Mr. BLOOM. Thank you, Mr. Chairman and other members of the committee. It's certainly a pleasure to be here. I have with me Pat Howard from my office, who is really the student financial aid expert in my office, and he'll be here to help.

Mr. SHAYS. That has to be a full-time job.

Mr. HOWARD. Yes, sir.

Mr. BLOOM. And then some, sir. This is my first meeting with the subcommittee. I'm relatively new as the inspector general, having been sworn in in January. My learning curve is going like that [pointing upward]; we're getting there.

Mr. SHAYS. Nice to have you.

Mr. BLOOM. Thank you. I've submitted a 22-page prepared statement, which we submit for the record. And so this oral testimony will be somewhat more brief.

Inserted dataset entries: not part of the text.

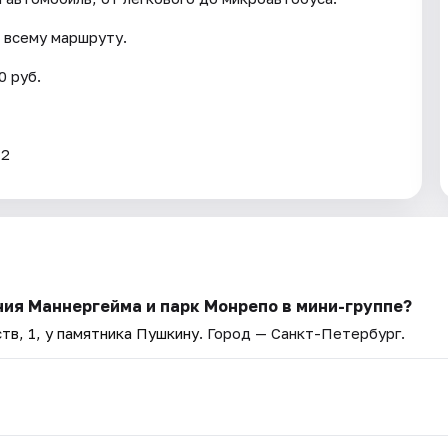
 всему маршруту.
0 руб.
12
ния Маннергейма и парк Монрепо в мини-группе?
в, 1, у памятника Пушкину
. Город — Санкт-Петербург.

Mr. SHAYS. Well, we'll submit your whole statement into the record, and appreciate your summary.

Mr. BLOOM. Thank you. Mr. Chairman, I'm an accountant and a CPA by training; financial executive auditor and management consultant by profession. I've been a line manager. I've been a senior management official. So I've been there. And one of my strongest basic beliefs that I manage by and that I used to consult by, is what you measure you get. I strongly believe that. Not only is this important in the business world, but I believe that it's an important principle for Government and education.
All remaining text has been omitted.